Every line of the records below that holds the word "Впускной" should be copied out.

**Source material**

↓↓↓

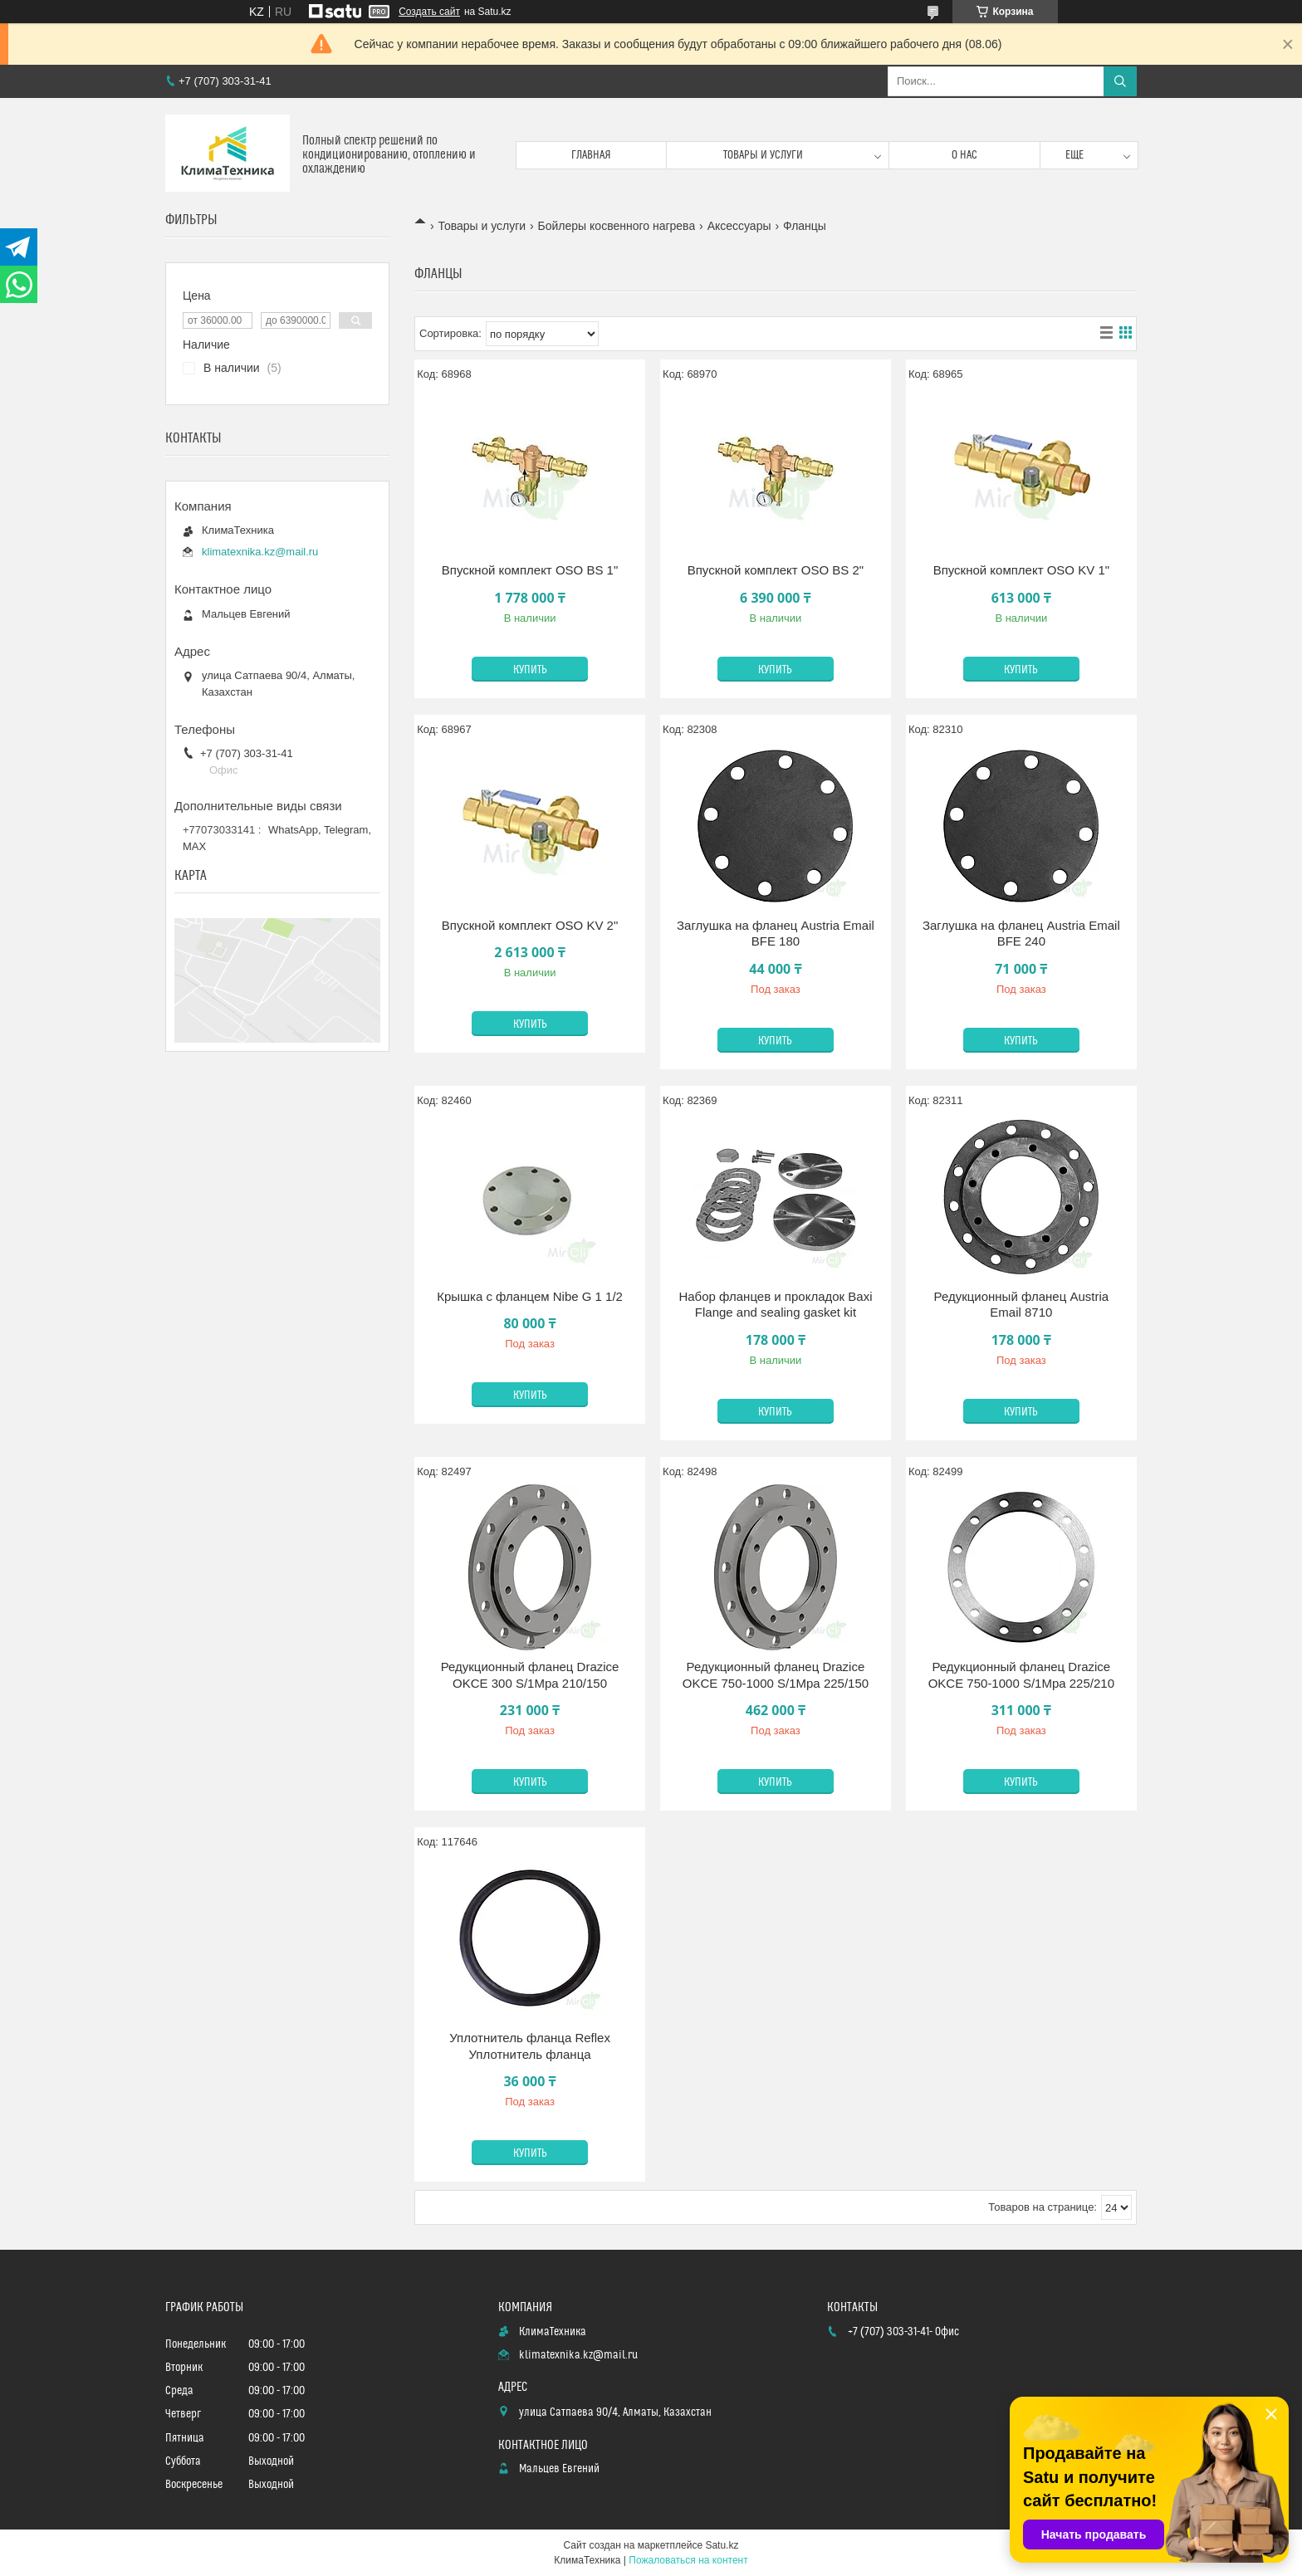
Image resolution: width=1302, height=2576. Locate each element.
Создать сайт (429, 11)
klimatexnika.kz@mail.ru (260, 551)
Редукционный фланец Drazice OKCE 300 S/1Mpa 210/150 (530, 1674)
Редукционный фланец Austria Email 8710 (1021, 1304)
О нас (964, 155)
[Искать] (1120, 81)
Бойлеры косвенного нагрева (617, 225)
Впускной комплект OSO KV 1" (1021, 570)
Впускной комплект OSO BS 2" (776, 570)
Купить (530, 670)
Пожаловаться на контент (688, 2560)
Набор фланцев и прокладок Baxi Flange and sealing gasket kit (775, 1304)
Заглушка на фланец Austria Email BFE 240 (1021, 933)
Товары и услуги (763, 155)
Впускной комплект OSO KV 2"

↑↑↑
↓↓↓

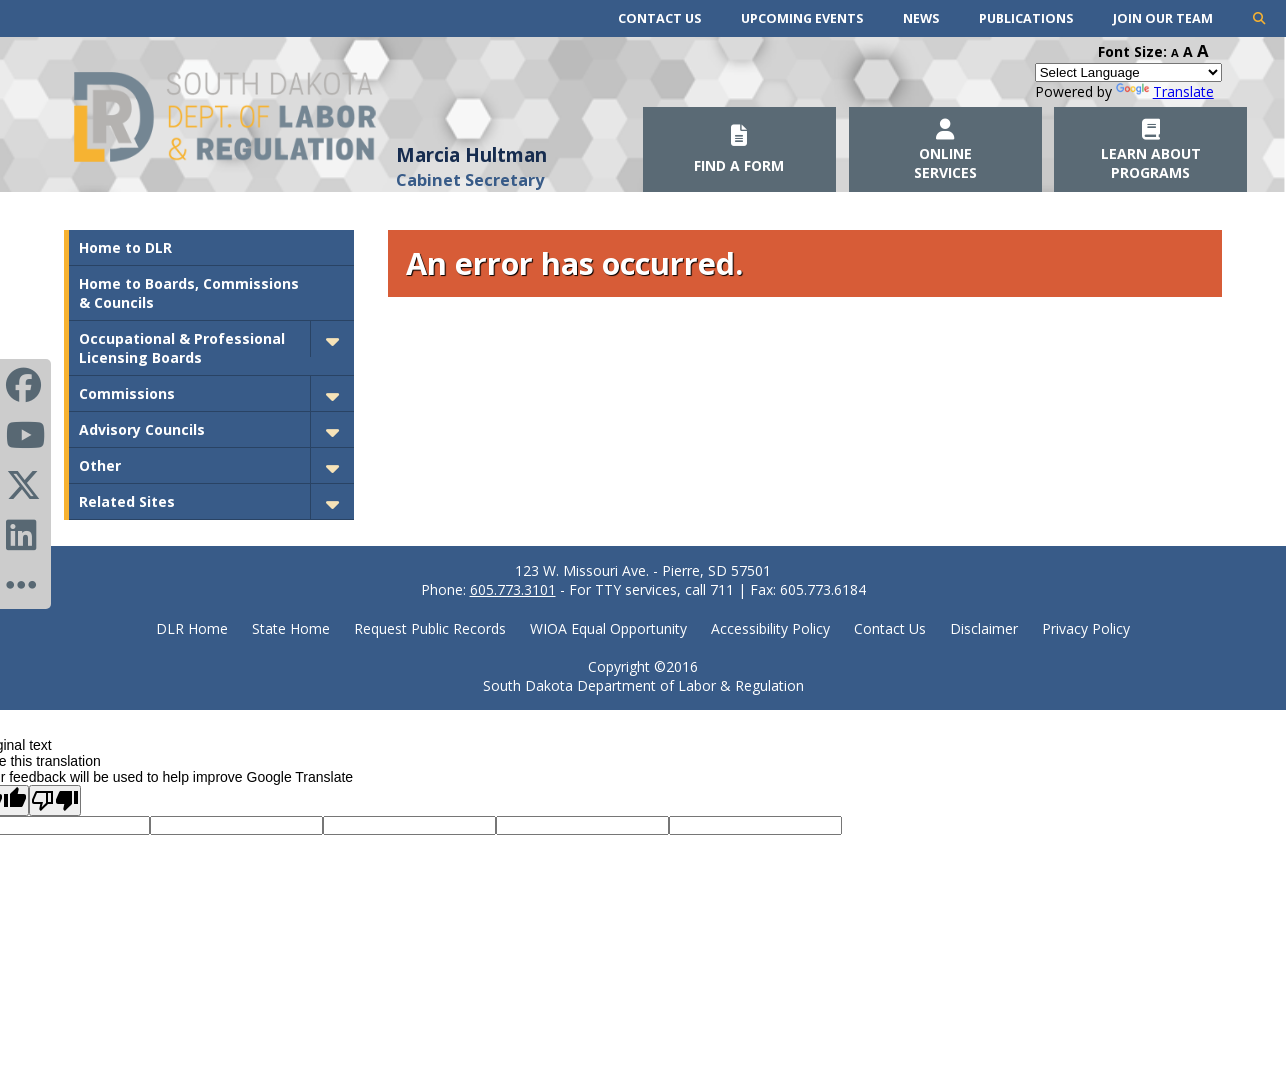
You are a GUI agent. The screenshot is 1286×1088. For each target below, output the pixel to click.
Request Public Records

↑↑↑

**Exercise solution**
Впускной комплект OSO KV 1" (1021, 570)
Впускной комплект OSO BS 2" (776, 570)
Впускной комплект OSO KV 2"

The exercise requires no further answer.